**What is expected:** Every line from the one holding "úrady karanténu v štvrtom" through the one holding "personas que presenciaron" in the data below must be returned exactly, both ends included, with pictures left out and nothing else added.

**The input:**
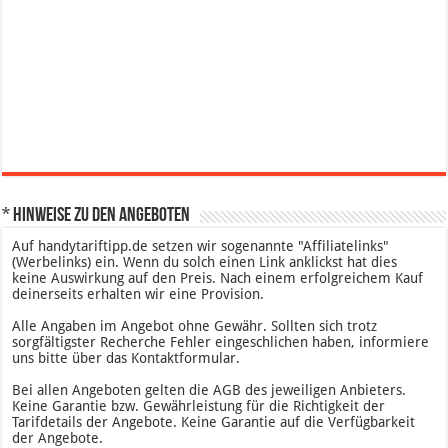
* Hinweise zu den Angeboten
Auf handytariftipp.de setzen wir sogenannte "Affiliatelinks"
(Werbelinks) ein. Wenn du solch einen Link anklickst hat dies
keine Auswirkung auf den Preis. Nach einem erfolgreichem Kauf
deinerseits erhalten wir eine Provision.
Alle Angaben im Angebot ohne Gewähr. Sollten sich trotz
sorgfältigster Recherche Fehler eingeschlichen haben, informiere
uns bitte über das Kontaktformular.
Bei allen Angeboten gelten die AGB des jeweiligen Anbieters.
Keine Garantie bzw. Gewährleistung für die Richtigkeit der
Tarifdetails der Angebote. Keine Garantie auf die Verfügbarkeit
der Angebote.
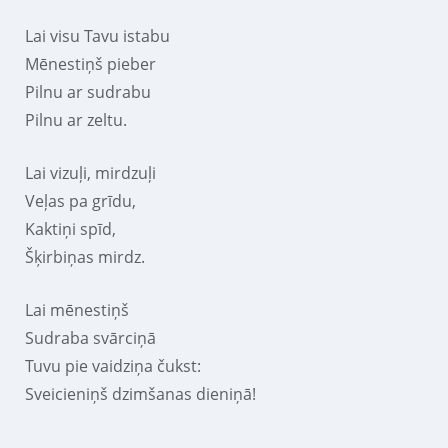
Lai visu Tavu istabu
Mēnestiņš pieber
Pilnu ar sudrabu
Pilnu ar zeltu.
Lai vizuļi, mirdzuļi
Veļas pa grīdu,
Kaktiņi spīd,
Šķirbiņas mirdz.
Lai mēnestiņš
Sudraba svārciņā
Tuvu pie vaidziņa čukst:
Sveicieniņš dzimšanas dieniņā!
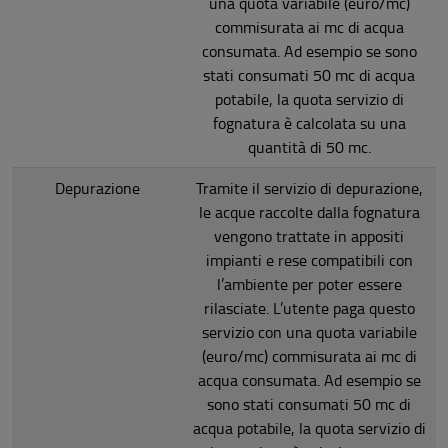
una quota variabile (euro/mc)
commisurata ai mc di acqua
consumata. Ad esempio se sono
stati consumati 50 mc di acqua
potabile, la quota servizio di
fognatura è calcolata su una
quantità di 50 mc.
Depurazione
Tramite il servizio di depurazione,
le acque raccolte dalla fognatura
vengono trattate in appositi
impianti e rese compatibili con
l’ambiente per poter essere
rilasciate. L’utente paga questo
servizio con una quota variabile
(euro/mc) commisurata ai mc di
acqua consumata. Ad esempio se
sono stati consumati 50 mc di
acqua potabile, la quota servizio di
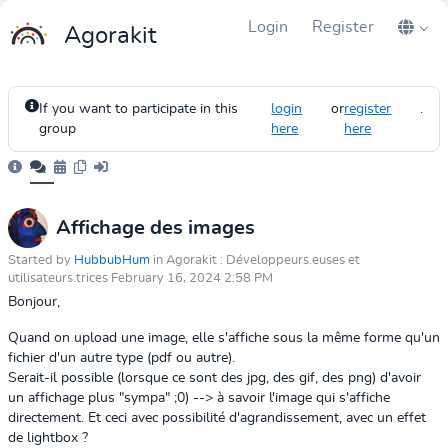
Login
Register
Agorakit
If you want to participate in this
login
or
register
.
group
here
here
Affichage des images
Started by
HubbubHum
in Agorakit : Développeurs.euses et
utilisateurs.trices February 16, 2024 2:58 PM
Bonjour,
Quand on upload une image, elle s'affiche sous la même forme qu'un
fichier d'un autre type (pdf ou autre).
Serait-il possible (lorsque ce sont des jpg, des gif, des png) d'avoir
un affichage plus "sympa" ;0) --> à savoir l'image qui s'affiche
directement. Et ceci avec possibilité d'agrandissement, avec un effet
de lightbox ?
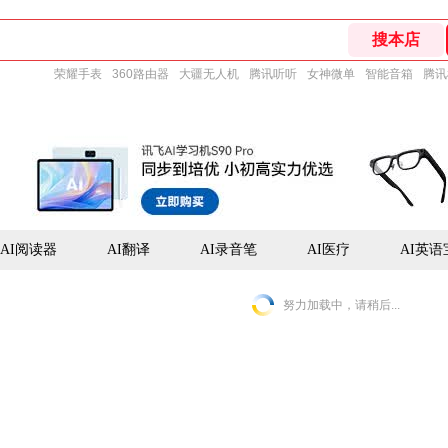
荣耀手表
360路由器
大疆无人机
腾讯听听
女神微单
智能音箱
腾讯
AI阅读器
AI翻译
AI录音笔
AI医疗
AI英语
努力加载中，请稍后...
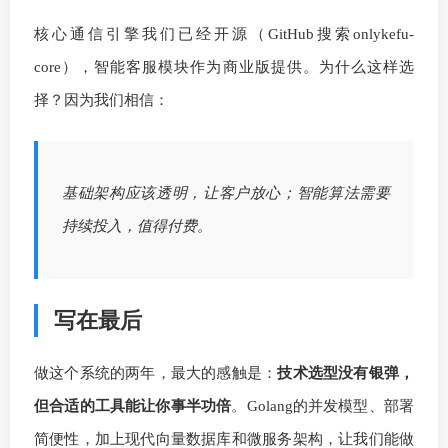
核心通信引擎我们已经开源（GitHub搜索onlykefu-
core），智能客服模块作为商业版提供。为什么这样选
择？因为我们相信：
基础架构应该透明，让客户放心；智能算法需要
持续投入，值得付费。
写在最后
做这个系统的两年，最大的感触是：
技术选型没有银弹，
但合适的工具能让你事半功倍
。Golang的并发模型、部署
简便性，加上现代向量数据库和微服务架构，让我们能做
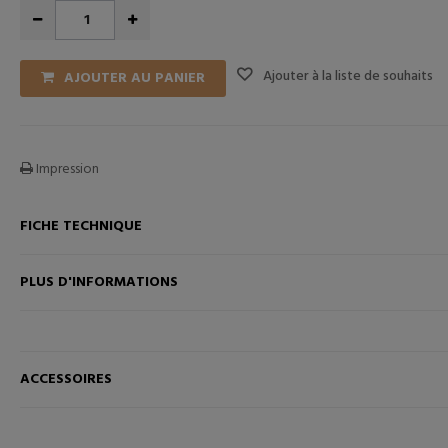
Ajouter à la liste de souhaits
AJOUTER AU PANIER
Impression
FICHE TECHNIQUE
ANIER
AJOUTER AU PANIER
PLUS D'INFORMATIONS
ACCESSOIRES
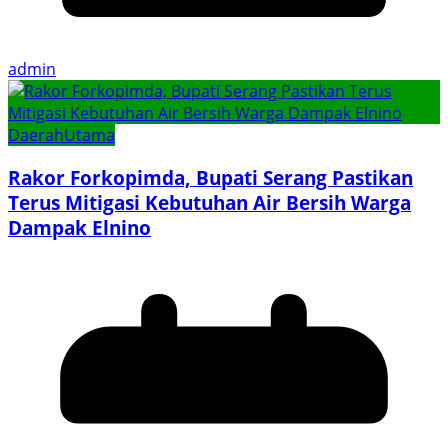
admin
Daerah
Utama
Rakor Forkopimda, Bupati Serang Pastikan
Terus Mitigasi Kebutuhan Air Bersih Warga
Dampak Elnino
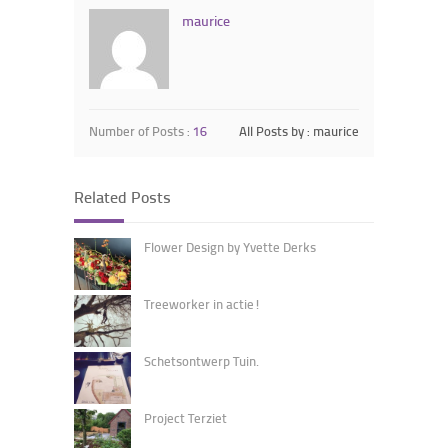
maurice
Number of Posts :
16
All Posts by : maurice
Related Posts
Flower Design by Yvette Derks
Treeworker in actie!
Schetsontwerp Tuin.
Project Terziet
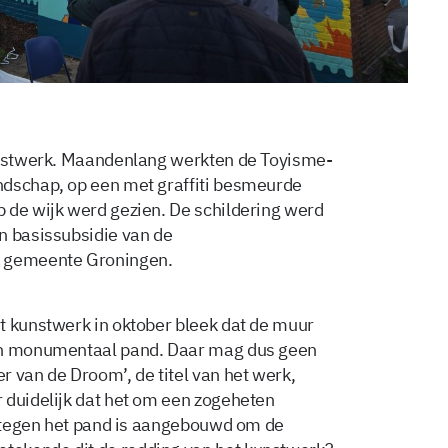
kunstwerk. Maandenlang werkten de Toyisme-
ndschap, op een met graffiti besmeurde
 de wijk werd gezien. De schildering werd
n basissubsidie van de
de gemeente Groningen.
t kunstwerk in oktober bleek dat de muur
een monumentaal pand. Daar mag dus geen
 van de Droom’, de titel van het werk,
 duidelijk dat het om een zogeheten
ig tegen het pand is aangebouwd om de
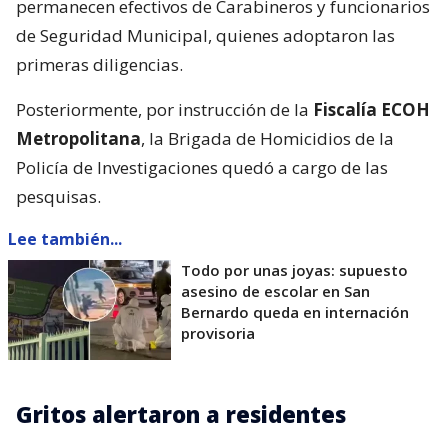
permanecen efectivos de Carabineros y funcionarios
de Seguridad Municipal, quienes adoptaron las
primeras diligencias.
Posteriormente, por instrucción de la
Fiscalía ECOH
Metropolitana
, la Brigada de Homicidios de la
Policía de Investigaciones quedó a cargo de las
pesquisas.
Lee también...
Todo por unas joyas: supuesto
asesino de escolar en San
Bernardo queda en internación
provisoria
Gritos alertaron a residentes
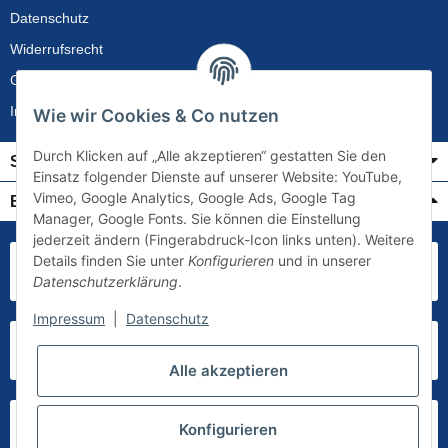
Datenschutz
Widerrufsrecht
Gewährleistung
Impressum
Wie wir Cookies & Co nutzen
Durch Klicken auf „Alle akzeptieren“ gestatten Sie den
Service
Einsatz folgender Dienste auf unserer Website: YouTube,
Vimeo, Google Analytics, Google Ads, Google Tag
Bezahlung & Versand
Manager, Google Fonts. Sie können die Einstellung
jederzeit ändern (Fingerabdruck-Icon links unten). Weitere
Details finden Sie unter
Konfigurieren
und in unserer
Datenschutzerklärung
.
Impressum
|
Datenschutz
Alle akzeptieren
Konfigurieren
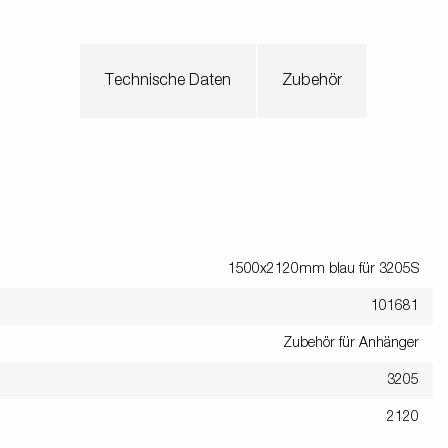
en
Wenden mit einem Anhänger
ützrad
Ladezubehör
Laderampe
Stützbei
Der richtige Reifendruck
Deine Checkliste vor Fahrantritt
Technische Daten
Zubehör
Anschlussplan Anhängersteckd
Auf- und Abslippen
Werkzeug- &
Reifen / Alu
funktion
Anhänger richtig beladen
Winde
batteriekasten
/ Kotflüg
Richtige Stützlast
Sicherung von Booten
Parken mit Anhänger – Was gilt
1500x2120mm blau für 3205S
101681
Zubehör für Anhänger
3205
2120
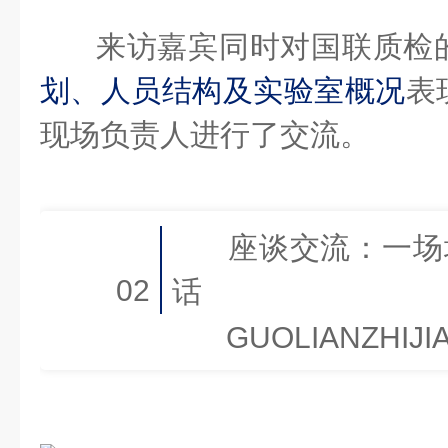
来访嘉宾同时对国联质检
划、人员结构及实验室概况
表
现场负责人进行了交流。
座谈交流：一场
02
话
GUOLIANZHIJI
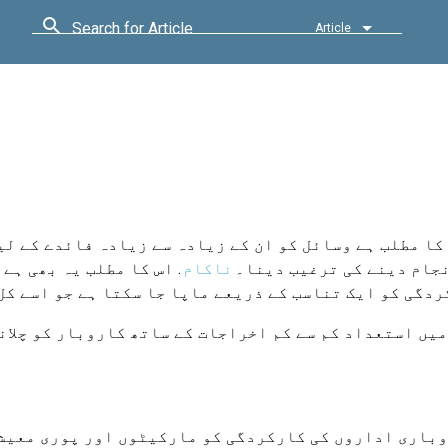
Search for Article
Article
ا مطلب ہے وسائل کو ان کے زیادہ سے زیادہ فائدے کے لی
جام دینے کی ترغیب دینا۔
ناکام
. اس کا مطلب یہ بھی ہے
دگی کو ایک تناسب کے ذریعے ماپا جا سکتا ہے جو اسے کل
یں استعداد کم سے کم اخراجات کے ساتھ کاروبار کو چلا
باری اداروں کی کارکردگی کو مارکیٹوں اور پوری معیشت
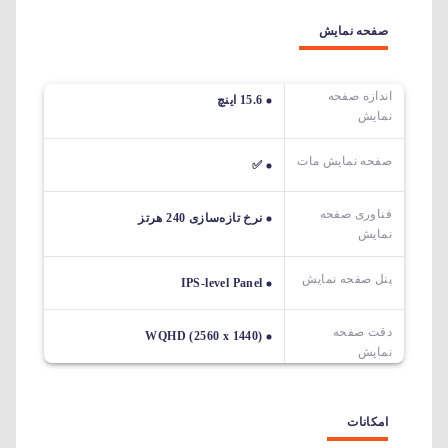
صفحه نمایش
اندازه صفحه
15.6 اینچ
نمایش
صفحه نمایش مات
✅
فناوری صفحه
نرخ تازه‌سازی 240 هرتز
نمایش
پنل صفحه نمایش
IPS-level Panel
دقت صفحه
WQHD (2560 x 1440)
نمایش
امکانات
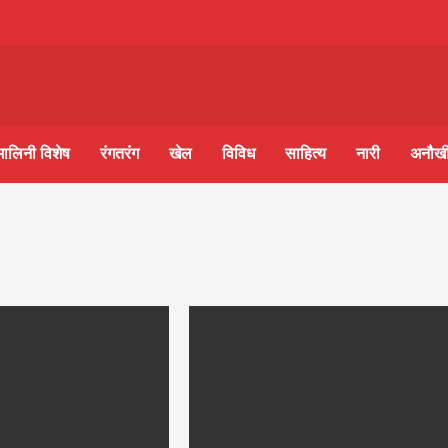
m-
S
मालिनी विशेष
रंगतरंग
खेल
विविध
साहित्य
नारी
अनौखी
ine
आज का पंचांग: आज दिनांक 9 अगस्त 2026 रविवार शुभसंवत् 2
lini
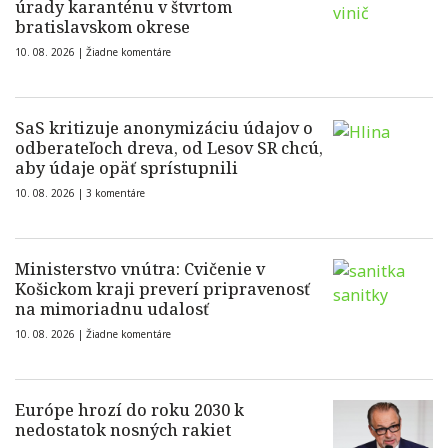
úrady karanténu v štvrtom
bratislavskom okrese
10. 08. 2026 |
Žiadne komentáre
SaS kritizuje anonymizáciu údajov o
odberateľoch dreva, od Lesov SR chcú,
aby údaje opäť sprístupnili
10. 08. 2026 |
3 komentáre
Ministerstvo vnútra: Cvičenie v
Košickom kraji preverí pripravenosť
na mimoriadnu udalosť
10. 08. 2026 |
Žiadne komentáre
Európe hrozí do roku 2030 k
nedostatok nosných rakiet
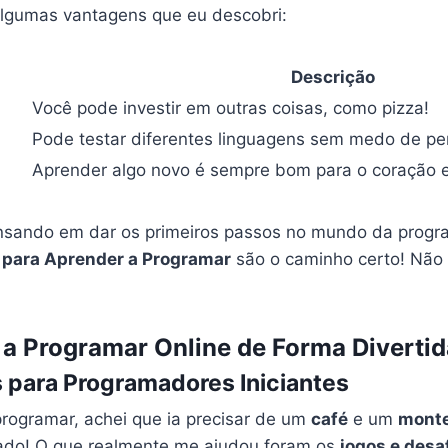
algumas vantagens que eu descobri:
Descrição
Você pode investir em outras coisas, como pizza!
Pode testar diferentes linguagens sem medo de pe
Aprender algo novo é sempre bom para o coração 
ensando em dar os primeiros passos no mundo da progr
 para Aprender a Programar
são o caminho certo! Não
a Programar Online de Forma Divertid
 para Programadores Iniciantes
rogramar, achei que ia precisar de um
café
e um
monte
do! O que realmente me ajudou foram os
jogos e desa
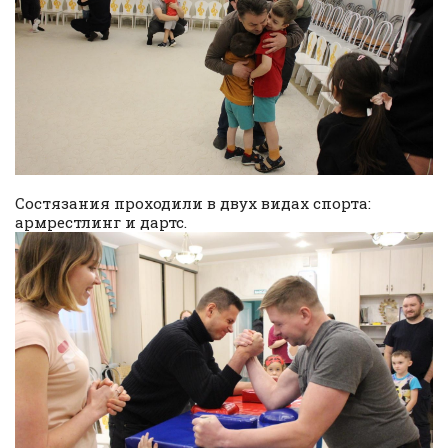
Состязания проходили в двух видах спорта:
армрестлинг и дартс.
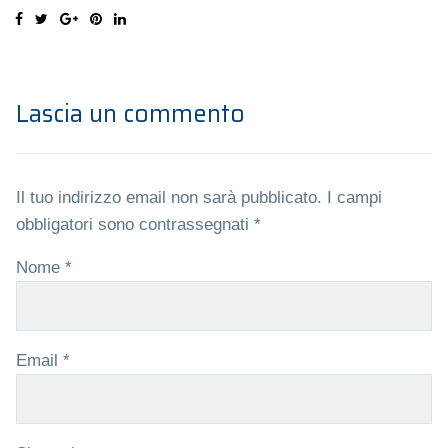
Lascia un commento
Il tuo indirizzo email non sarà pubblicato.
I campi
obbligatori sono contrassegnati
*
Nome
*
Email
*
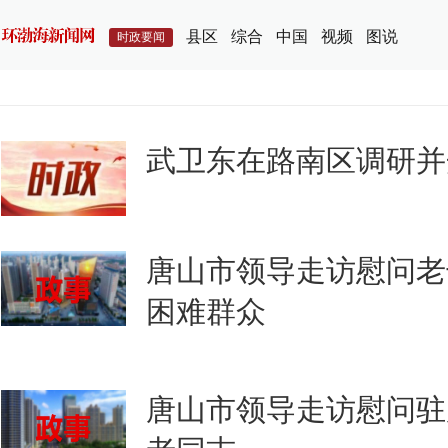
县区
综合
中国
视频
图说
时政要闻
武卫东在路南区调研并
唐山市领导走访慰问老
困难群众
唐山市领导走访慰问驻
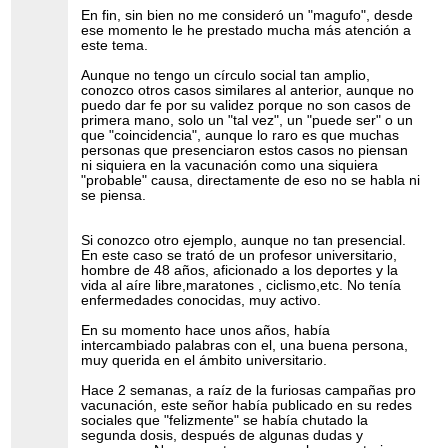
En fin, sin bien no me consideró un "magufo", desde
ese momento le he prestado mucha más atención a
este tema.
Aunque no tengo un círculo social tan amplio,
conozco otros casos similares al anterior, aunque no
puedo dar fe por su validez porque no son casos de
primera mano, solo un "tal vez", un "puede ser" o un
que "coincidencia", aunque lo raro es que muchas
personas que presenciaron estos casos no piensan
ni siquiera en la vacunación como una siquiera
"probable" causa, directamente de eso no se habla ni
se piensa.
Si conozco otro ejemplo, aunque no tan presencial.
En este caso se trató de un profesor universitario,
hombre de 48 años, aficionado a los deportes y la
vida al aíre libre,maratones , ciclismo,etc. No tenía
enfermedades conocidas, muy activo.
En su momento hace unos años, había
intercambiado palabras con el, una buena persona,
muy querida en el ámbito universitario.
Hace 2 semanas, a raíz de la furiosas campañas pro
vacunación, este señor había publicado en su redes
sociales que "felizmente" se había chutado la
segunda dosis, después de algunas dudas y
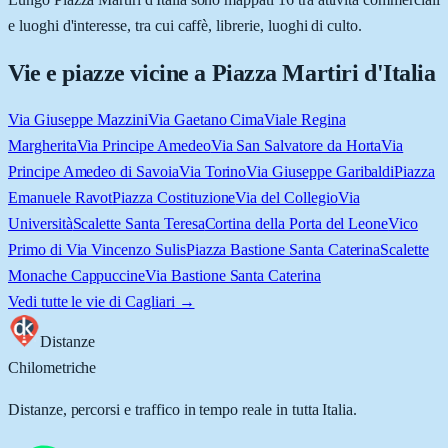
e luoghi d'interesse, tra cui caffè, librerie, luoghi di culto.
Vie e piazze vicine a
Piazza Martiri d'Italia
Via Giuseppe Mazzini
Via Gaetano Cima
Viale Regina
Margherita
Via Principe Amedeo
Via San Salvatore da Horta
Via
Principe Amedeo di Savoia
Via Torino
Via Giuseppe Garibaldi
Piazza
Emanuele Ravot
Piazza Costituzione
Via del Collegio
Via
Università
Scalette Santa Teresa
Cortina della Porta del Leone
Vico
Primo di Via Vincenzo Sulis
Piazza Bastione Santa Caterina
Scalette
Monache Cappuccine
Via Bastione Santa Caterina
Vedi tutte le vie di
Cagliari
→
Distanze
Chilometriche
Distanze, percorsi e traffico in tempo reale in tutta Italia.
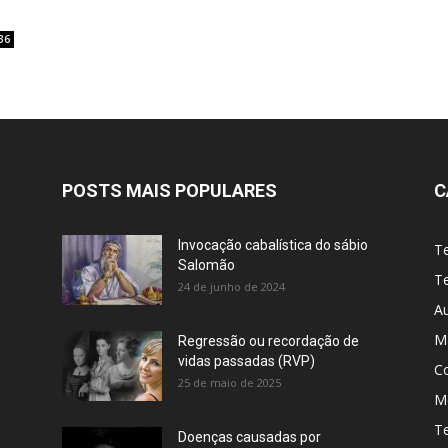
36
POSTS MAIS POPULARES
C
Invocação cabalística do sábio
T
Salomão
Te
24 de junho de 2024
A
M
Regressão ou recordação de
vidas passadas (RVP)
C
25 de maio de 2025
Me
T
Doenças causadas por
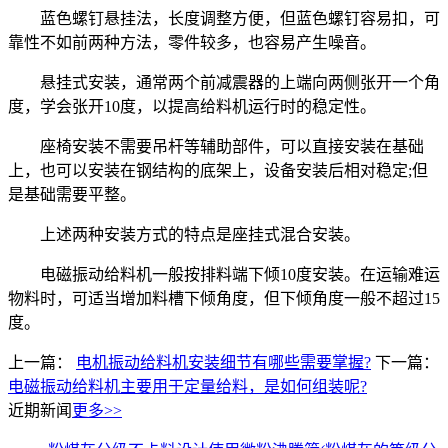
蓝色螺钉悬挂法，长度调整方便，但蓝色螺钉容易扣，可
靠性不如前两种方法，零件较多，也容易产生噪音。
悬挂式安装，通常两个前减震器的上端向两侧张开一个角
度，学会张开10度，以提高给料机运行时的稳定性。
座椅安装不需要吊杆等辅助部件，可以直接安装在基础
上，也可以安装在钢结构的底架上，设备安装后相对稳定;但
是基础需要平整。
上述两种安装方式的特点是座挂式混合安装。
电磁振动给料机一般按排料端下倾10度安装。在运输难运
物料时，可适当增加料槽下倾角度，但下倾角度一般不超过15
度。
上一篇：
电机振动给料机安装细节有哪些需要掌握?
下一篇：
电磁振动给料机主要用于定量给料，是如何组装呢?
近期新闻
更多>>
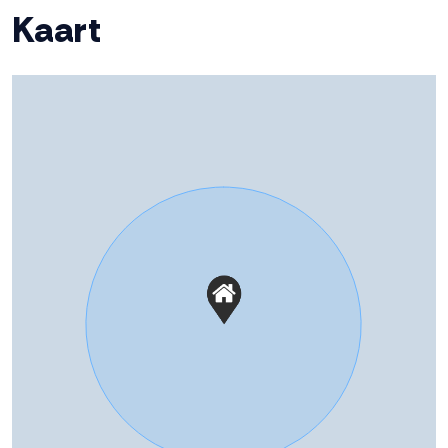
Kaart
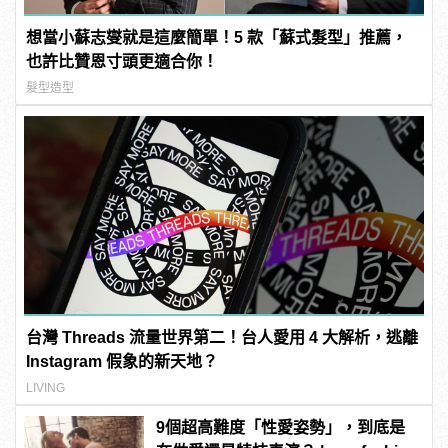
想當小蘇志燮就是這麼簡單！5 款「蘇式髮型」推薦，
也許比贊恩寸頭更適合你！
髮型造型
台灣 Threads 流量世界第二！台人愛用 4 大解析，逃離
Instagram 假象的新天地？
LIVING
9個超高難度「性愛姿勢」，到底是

**Solution:**
úrady karanténu v štvrtom
bratislavskom okrese
10. 08. 2026 |
Žiadne komentáre
SaS kritizuje anonymizáciu údajov o
odberateľoch dreva, od Lesov SR chcú,
aby údaje opäť sprístupnili
10. 08. 2026 |
3 komentáre
Ministerstvo vnútra: Cvičenie v
Košickom kraji preverí pripravenosť
na mimoriadnu udalosť
10. 08. 2026 |
Žiadne komentáre
Európe hrozí do roku 2030 k
nedostatok nosných rakiet
algumas vantagens que eu descobri:
Descrição
Você pode investir em outras coisas, como pizza!
Pode testar diferentes linguagens sem medo de pe
Aprender algo novo é sempre bom para o coração 
ensando em dar os primeiros passos no mundo da progr
 para Aprender a Programar
são o caminho certo! Não
a Programar Online de Forma Divertid
 para Programadores Iniciantes
rogramar, achei que ia precisar de um
café
e um
monte
do! O que realmente me ajudou foram os
jogos e desa
Состязания проходили в двух видах спорта:
армрестлинг и дартс.
Lascia un commento
Il tuo indirizzo email non sarà pubblicato.
I campi
obbligatori sono contrassegnati
*
Nome
*
Email
*
县区
综合
中国
视频
图说
时政要闻
武卫东在路南区调研并
唐山市领导走访慰问老
困难群众
唐山市领导走访慰问驻
En fin, sin bien no me consideró un "magufo", desde
ese momento le he prestado mucha más atención a
este tema.
Aunque no tengo un círculo social tan amplio,
conozco otros casos similares al anterior, aunque no
puedo dar fe por su validez porque no son casos de
primera mano, solo un "tal vez", un "puede ser" o un
que "coincidencia", aunque lo raro es que muchas
personas que presenciaron estos casos no piensan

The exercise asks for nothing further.